HUNTER SMITH/THE EXPRESS Hazel and Carl “Shorty” Richner kiss in the kitchen of their home along old Route 220 Road near Milesburg.
As few as 0.1 percent of marriages last 70 years or longer, according to estimates based on federal marriage data in the United States.
Knowing their love has defied the odds made Hazel and Carl “Shorty” Richner’s 70th wedding anniversary last week all the more meaningful.
Hazel Ann Lingle and Carl Blaine Richner married Saturday, June 23, 1956, in a ceremony performed by the Rev. W.G. McVicker at the Christian and Missionary Alliance parsonage in Bellefonte. Last Tuesday, they marked 70 years since they said “I do.”
“We didn’t have a big wedding or anything,” Hazel said. “We just had somebody stand for us and had a little get together afterwards.”
She was 18, he was 19 — two teenagers beginning a life they could not have fully imagined. Seventy years later, now 88 and 89, they are still together and still in love, something they often remind each other of with the chorus of “Have I Told You Lately That I Love You,” which is often heard sung in their home.

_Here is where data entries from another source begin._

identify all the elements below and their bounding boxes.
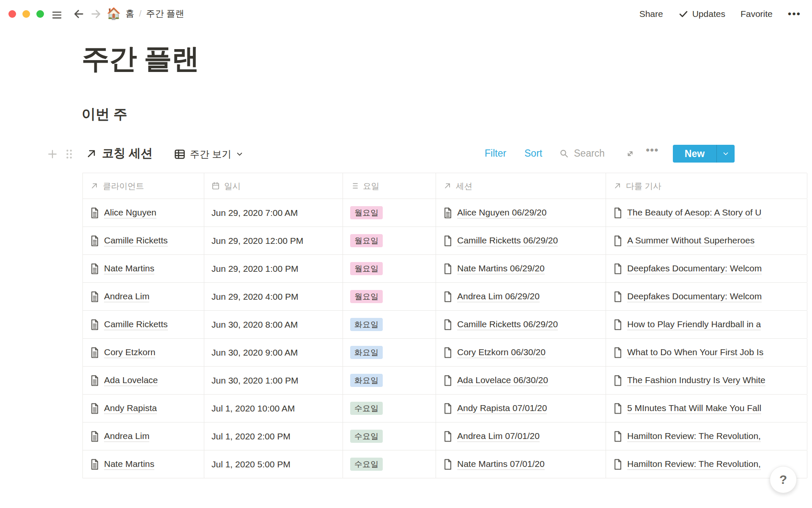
- session-cell[interactable]: Camille Ricketts 06/29/20: [436, 227, 606, 254]
- help-button[interactable]: ?: [770, 466, 797, 493]
- date-cell[interactable]: Jun 30, 2020 8:00 AM: [204, 311, 343, 338]
- client-link[interactable]: Ada Lovelace: [104, 375, 158, 386]
- search-button[interactable]: Search: [559, 148, 605, 159]
- session-link[interactable]: Nate Martins 06/29/20: [457, 263, 545, 274]
- client-link[interactable]: Alice Nguyen: [104, 207, 156, 218]
- article-cell[interactable]: Deepfakes Documentary: Welcom: [606, 283, 807, 310]
- share-button[interactable]: Share: [639, 9, 663, 19]
- day-cell[interactable]: 화요일: [343, 367, 436, 394]
- article-cell[interactable]: The Beauty of Aesop: A Story of U: [606, 199, 807, 226]
- breadcrumb-current[interactable]: 주간 플랜: [146, 8, 184, 19]
- more-options-icon[interactable]: •••: [788, 9, 801, 19]
- session-link[interactable]: Andrea Lim 06/29/20: [457, 291, 540, 302]
- date-cell[interactable]: Jul 1, 2020 2:00 PM: [204, 422, 343, 450]
- traffic-light-minimize-button[interactable]: [22, 10, 30, 18]
- day-cell[interactable]: 월요일: [343, 199, 436, 226]
- session-cell[interactable]: Andrea Lim 06/29/20: [436, 283, 606, 310]
- column-header-session[interactable]: 세션: [436, 173, 606, 199]
- day-cell[interactable]: 수요일: [343, 395, 436, 422]
- client-cell[interactable]: Cory Etzkorn: [83, 339, 204, 366]
- add-block-plus-icon[interactable]: [47, 149, 58, 160]
- session-link[interactable]: Ada Lovelace 06/30/20: [457, 375, 548, 386]
- article-link[interactable]: A Summer Without Superheroes: [627, 235, 754, 246]
- new-button-dropdown[interactable]: [716, 145, 735, 163]
- column-header-date[interactable]: 일시: [204, 173, 343, 199]
- client-link[interactable]: Camille Ricketts: [104, 319, 168, 330]
- session-link[interactable]: Alice Nguyen 06/29/20: [457, 207, 546, 218]
- article-cell[interactable]: Deepfakes Documentary: Welcom: [606, 255, 807, 282]
- client-cell[interactable]: Nate Martins: [83, 450, 204, 478]
- client-cell[interactable]: Nate Martins: [83, 255, 204, 282]
- article-link[interactable]: 5 MInutes That Will Make You Fall: [627, 403, 761, 414]
- filter-button[interactable]: Filter: [485, 148, 506, 159]
- date-cell[interactable]: Jun 29, 2020 7:00 AM: [204, 199, 343, 226]
- client-link[interactable]: Nate Martins: [104, 263, 154, 274]
- expand-icon[interactable]: [625, 149, 635, 158]
- session-cell[interactable]: Nate Martins 06/29/20: [436, 255, 606, 282]
- session-link[interactable]: Camille Ricketts 06/29/20: [457, 235, 558, 246]
- day-cell[interactable]: 월요일: [343, 283, 436, 310]
- column-header-article[interactable]: 다룰 기사: [606, 173, 807, 199]
- favorite-button[interactable]: Favorite: [741, 9, 773, 19]
- article-link[interactable]: The Beauty of Aesop: A Story of U: [627, 207, 762, 218]
- sort-button[interactable]: Sort: [524, 148, 542, 159]
- new-button-label[interactable]: New: [673, 145, 716, 163]
- date-cell[interactable]: Jun 29, 2020 4:00 PM: [204, 283, 343, 310]
- day-cell[interactable]: 월요일: [343, 255, 436, 282]
- session-link[interactable]: Nate Martins 07/01/20: [457, 459, 545, 470]
- article-cell[interactable]: 5 MInutes That Will Make You Fall: [606, 395, 807, 422]
- article-link[interactable]: The Fashion Industry Is Very White: [627, 375, 765, 386]
- day-cell[interactable]: 화요일: [343, 311, 436, 338]
- chevron-down-icon[interactable]: [236, 151, 243, 157]
- session-link[interactable]: Camille Ricketts 06/29/20: [457, 319, 558, 330]
- traffic-light-close-button[interactable]: [8, 10, 16, 18]
- day-cell[interactable]: 월요일: [343, 227, 436, 254]
- article-cell[interactable]: The Fashion Industry Is Very White: [606, 367, 807, 394]
- date-cell[interactable]: Jun 29, 2020 12:00 PM: [204, 227, 343, 254]
- updates-button[interactable]: Updates: [678, 9, 725, 19]
- article-cell[interactable]: How to Play Friendly Hardball in a: [606, 311, 807, 338]
- client-cell[interactable]: Andy Rapista: [83, 395, 204, 422]
- session-link[interactable]: Andy Rapista 07/01/20: [457, 403, 547, 414]
- breadcrumb-home[interactable]: 홈: [126, 8, 134, 19]
- article-link[interactable]: Deepfakes Documentary: Welcom: [627, 263, 762, 274]
- client-link[interactable]: Cory Etzkorn: [104, 347, 155, 358]
- back-arrow-icon[interactable]: [73, 8, 85, 20]
- session-cell[interactable]: Cory Etzkorn 06/30/20: [436, 339, 606, 366]
- session-cell[interactable]: Andy Rapista 07/01/20: [436, 395, 606, 422]
- date-cell[interactable]: Jun 29, 2020 1:00 PM: [204, 255, 343, 282]
- article-link[interactable]: What to Do When Your First Job Is: [627, 347, 763, 358]
- day-cell[interactable]: 화요일: [343, 339, 436, 366]
- traffic-light-zoom-button[interactable]: [36, 10, 44, 18]
- date-cell[interactable]: Jul 1, 2020 5:00 PM: [204, 450, 343, 478]
- client-cell[interactable]: Ada Lovelace: [83, 367, 204, 394]
- session-cell[interactable]: Nate Martins 07/01/20: [436, 450, 606, 478]
- date-cell[interactable]: Jun 30, 2020 1:00 PM: [204, 367, 343, 394]
- date-cell[interactable]: Jul 1, 2020 10:00 AM: [204, 395, 343, 422]
- session-cell[interactable]: Ada Lovelace 06/30/20: [436, 367, 606, 394]
- session-cell[interactable]: Alice Nguyen 06/29/20: [436, 199, 606, 226]
- client-link[interactable]: Andy Rapista: [104, 403, 157, 414]
- client-link[interactable]: Camille Ricketts: [104, 235, 168, 246]
- view-selector[interactable]: 주간 보기: [190, 148, 231, 161]
- session-cell[interactable]: Andrea Lim 07/01/20: [436, 422, 606, 450]
- session-cell[interactable]: Camille Ricketts 06/29/20: [436, 311, 606, 338]
- column-header-client[interactable]: 클라이언트: [83, 173, 204, 199]
- column-header-day[interactable]: 요일: [343, 173, 436, 199]
- sidebar-menu-icon[interactable]: [51, 10, 63, 20]
- client-cell[interactable]: Andrea Lim: [83, 283, 204, 310]
- article-link[interactable]: Hamilton Review: The Revolution,: [627, 459, 761, 470]
- day-cell[interactable]: 수요일: [343, 422, 436, 450]
- article-cell[interactable]: Hamilton Review: The Revolution,: [606, 422, 807, 450]
- client-cell[interactable]: Andrea Lim: [83, 422, 204, 450]
- date-cell[interactable]: Jun 30, 2020 9:00 AM: [204, 339, 343, 366]
- session-link[interactable]: Cory Etzkorn 06/30/20: [457, 347, 546, 358]
- client-link[interactable]: Andrea Lim: [104, 431, 149, 442]
- article-cell[interactable]: A Summer Without Superheroes: [606, 227, 807, 254]
- forward-arrow-icon[interactable]: [90, 8, 102, 20]
- session-link[interactable]: Andrea Lim 07/01/20: [457, 431, 540, 442]
- client-link[interactable]: Nate Martins: [104, 459, 154, 470]
- client-cell[interactable]: Alice Nguyen: [83, 199, 204, 226]
- article-link[interactable]: Deepfakes Documentary: Welcom: [627, 291, 762, 302]
- drag-handle-icon[interactable]: [66, 149, 73, 160]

PHOTO PROVIDED Hazel and Carl “Shorty” Richner are pictured in a newspaper clipping which announced their marriage on June 23, 1956.
The couple met shortly after Carl joined the U.S. Navy, when Hazel was still in school. She was walking with a friend and neighbor when they first crossed paths on the street.
“Him and his buddy were riding around town,” she said. “They stopped and wanted us to go with them.”
Shorty asked her out, but missed the date to cut things off with another gal.
“I made a date with her, then I stood her up,” he said.
But that didn’t matter.

PHOTO PROVIDED Hazel and Carl Richner are pictured in this old photograph.
“I think we hit it off right away,” Hazel said, to his agreement. “It was love at first sight as the saying goes.”
Hazel said his uniform sold her. Shorty said he admired her work ethic.
It was only about a year before they decided to make it forever.
Over their 70 years together they raised four children, two daughters, Sharon Strunk and Judy Wallis, and two sons, Ronald “Butch” and Barry Richner.
The Richners said some of their favorite memories from those years were their trips together, particularly their visits to Wyoming to visit their daughter, Judy, and a memorable bus trip to Branson, Mo.

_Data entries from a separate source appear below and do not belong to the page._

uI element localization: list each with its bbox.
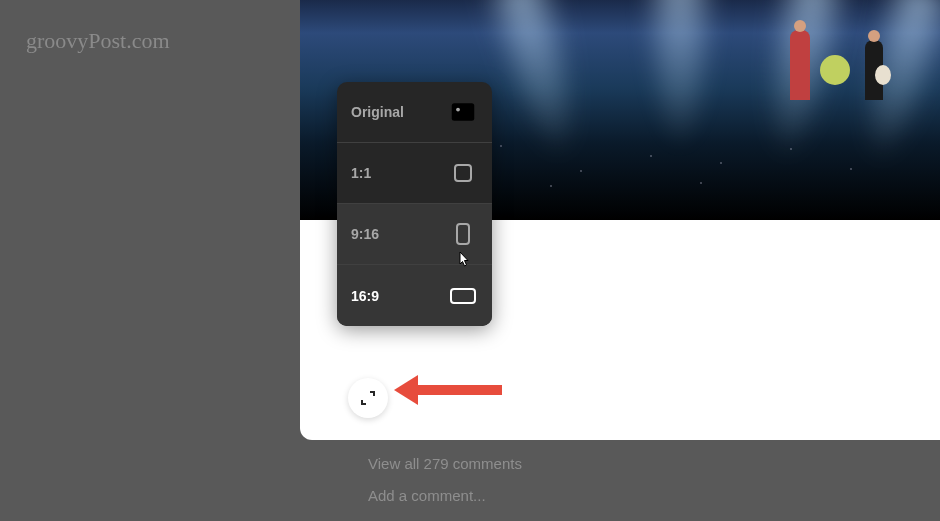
view-all-comments-link[interactable]: View all 279 comments <box>368 455 522 472</box>
ratio-label: 9:16 <box>351 226 448 242</box>
watermark-text: groovyPost.com <box>26 28 170 54</box>
add-comment-input[interactable]: Add a comment... <box>368 487 486 504</box>
svg-rect-0 <box>452 103 475 121</box>
square-icon <box>448 164 478 182</box>
crop-expand-button[interactable] <box>348 378 388 418</box>
ratio-label: Original <box>351 104 448 120</box>
landscape-rect-icon <box>448 288 478 304</box>
ratio-option-original[interactable]: Original <box>337 82 492 143</box>
portrait-rect-icon <box>448 223 478 245</box>
ratio-label: 16:9 <box>351 288 448 304</box>
svg-point-1 <box>456 108 460 112</box>
ratio-option-16-9[interactable]: 16:9 <box>337 265 492 326</box>
expand-icon <box>360 390 376 406</box>
mouse-cursor-icon <box>456 252 470 274</box>
landscape-image-icon <box>448 97 478 127</box>
aspect-ratio-menu: Original 1:1 9:16 16:9 <box>337 82 492 326</box>
annotation-arrow <box>412 385 502 395</box>
ratio-label: 1:1 <box>351 165 448 181</box>
ratio-option-1-1[interactable]: 1:1 <box>337 143 492 204</box>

“I always wanted to go west, but I thought I’d never make it,” Hazel said.
Carl added that “everybody said that was the best trip they ever had.”
But of course, 70 years can’t be all sunshine and rainbows.
“We had our ups and downs, but we always worked them out,” Hazel said.
Asked the secret to 70 years of marriage, she said it was as simple as that.

HUNTER SMITH/THE EXPRESS Photographs of the Richners are laid our on a table in their home in Milesburg.
“We always work things out. If we had a fight, an argument or something, we always worked it out,” she said. “And love.”
“Yeah, I just listened and did everything she told me to do,” Shorty joked.
“Don’t believe that,” she said.
In all, the past 70 years, Shorty said, have been “wonderful.”
“I couldn’t have asked for any better,” he said.